Le skateboard, cette petit planche à roulette issue de la coolitude californienne, était et est toujours un véhicule par nature urbain. Il permettait et permet toujours de créer du mouvement, son propre mouvement. De s’affranchir justement de la ville, pas systématiquement brutale, n’exagérons pas, mais parfois désarmante, quelquefois déroutante, déshumanisante. Le skate était un moyen de s’approprier l’espace public, l’architecture même de la ville, de créer du lien avec son propre lieu de vie. C’est ce que suggère ce film et précisément ce que n’ont pas compris à l’époque les aménageurs, encore moins les collectivités. Le skate était pourtant le meilleure moyen pour les jeunes de s’affranchir de la « brutalité » de la ville. Un moyen aussi de l’aimer, de la découvrir, d’apprécier ce n’est pas interdit, l’architecture elle-même voire de l’apprendre.
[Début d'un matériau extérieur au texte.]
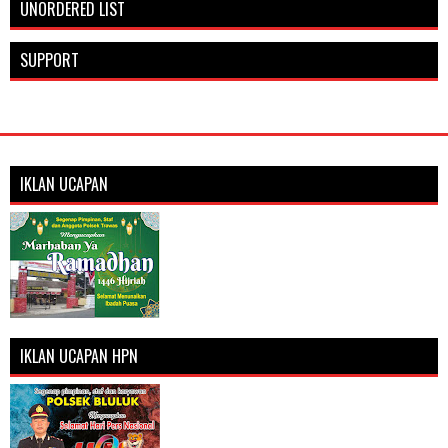
UNORDERED LIST
SUPPORT
IKLAN UCAPAN
IKLAN UCAPAN HPN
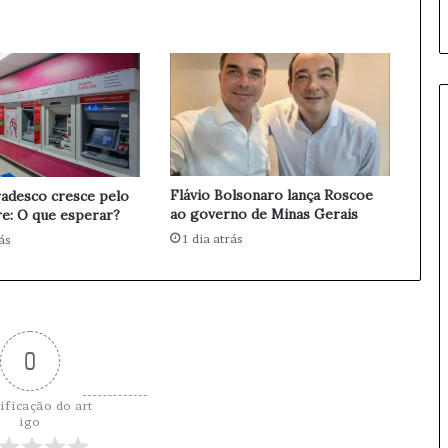
ç
a
d
a
R
e
s
i
d
Flávio Bolsonaro lança Roscoe
adesco cresce pelo
ê
ao governo de Minas Gerais
re: O que esperar?
n
1 dia atrás
ás
c
i
a
d
e
B
0
o
l
ificação do art
s
igo
o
Lumière de la ville pose la question : « De quelle manière le sport de rue peut être un outil d’urbanisme ? », effectivement, il faut bien anticiper de quelle manière la ville sera habitée, non pas interdire massivement les espaces comme c’est le cas aujourd’hui, mais intégrer les activités. Faut-il rappeler que la période du brutalisme est aussi celle où l’on voit l’espace publique livré à la voiture, la portion congrue étant dévolue aux piétons, qu’il est nécessaire de repenser la ville en termes de néo-mobilité. Accorder de la place au mouvement de l’humain. Entre le pied et la roue.
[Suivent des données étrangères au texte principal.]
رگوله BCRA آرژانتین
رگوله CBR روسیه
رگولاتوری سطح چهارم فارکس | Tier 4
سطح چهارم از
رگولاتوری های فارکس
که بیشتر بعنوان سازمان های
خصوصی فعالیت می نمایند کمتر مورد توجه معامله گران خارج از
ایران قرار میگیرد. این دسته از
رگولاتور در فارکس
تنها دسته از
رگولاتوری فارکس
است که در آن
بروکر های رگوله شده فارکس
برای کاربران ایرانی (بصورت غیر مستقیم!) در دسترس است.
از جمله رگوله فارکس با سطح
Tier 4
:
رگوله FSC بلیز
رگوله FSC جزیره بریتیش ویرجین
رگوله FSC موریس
Il ne suffira cependant pas de parquer les skateurs à un endroit, les adeptes de BMX à un autre, de saupoudrer des « parcs » dédiés ici et là mais de penser la ville comme un espace de vie globale. Avant hier, le sport était dans le stade, la glisse et l’outdoor ont remplacé la stade par la nature, le sport de demain sera en ville où habitera les trois quarts de l’humanité à horizon 2050.
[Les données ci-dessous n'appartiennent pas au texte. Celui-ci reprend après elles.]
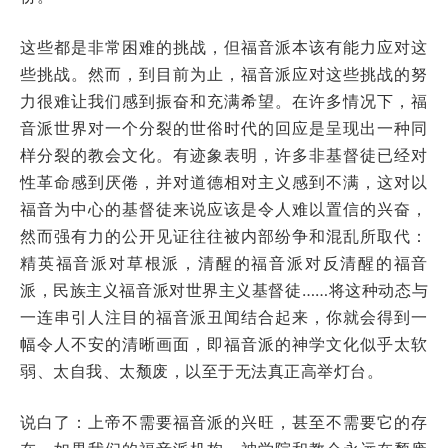
这些都是非常困难的挑战，但福音派本该有能力应对这
些挑战。然而，到目前为止，福音派应对这些挑战的努
力很难让我们感到振奋和充满希望。在许多情况下，福
音派世界对一个分裂的世俗时代的回应是呈现出一种同
样分裂的教会文化。有迹象表明，许多非基督徒已经对
性革命感到厌倦，并对道德相对主义感到不满，这对以
福音为中心的基督徒来说应该是令人难以置信的兴奋，
然而强有力的公开见证往往被内部纷争和混乱所取代：
精英福音派对草根派，清醒的福音派对反清醒的福音
派，民族主义福音派对世界主义基督徒……将这种动态与
一连串引人注目的福音派丑闻结合起来，你就会得到一
幅令人不安的清晰画面，即福音派的神学文化似乎太软
弱、太自我、太颓废，以至于无法真正高举灯台。
说白了：上帝不需要福音派的兴旺，甚至不需要它的存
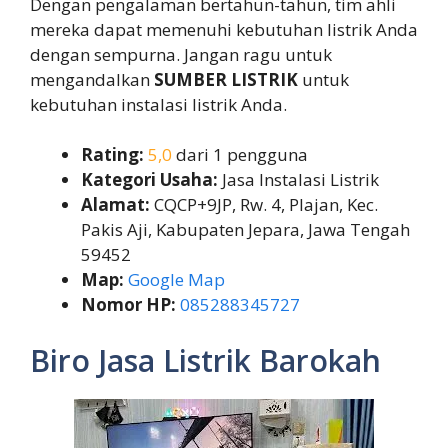
Dengan pengalaman bertahun-tahun, tim ahli
mereka dapat memenuhi kebutuhan listrik Anda
dengan sempurna. Jangan ragu untuk
mengandalkan
SUMBER LISTRIK
untuk
kebutuhan instalasi listrik Anda.
Rating:
5,0
dari 1 pengguna
Kategori Usaha:
Jasa Instalasi Listrik
Alamat:
CQCP+9JP, Rw. 4, Plajan, Kec.
Pakis Aji, Kabupaten Jepara, Jawa Tengah
59452
Map:
Google Map
Nomor HP:
085288345727
Biro Jasa Listrik Barokah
Le sport de demain est dans la ville, ne manquons pas le rendez-vous deux fois de suite

Brutalisme : Le brutalisme désigne un style architectural issu du mouvement moderne, qui connait une grande popularité entre les années 1950 et 1970 avant de décliner peu à peu, bien que divers architectes s’inspirent encore des principes de ce courant. Il se distingue notamment par la répétition de certains éléments comme les fenêtres, ainsi que par l’absence d’ornements et le caractère « brut » du béton.
Les premiers exemples d’architecture brutaliste sont inspirés des travaux de l’architecte franco-suisse Le Corbusier, notamment de sa Cité radieuse (1952). Parallèle au mouvement artistique du pop art, le brutalisme s’exprime notamment à travers la réalisation de bâtiments institutionnels et d’universités au Royaume-Uni, en France, en Europe de l’Est et aux États-Unis. Généralement de dimensions imposantes, ces édifices mettent en avant leur verticalité et la rudesse du béton, constituant une réaction aux courants architecturaux antérieurs (le style Beaux-Arts notamment), marqués par davantage de frivolité.
Le terme de brutalisme a parfois servi à désigner de manière générale les édifices massifs en béton, devenus impopulaires à la fin du xxe siècle. Les principaux représentants de ce courant sont Marcel Breuer, Erno Goldfinger, Jacques Kalisz, Bertrand Goldberg et Fernand Boukobza.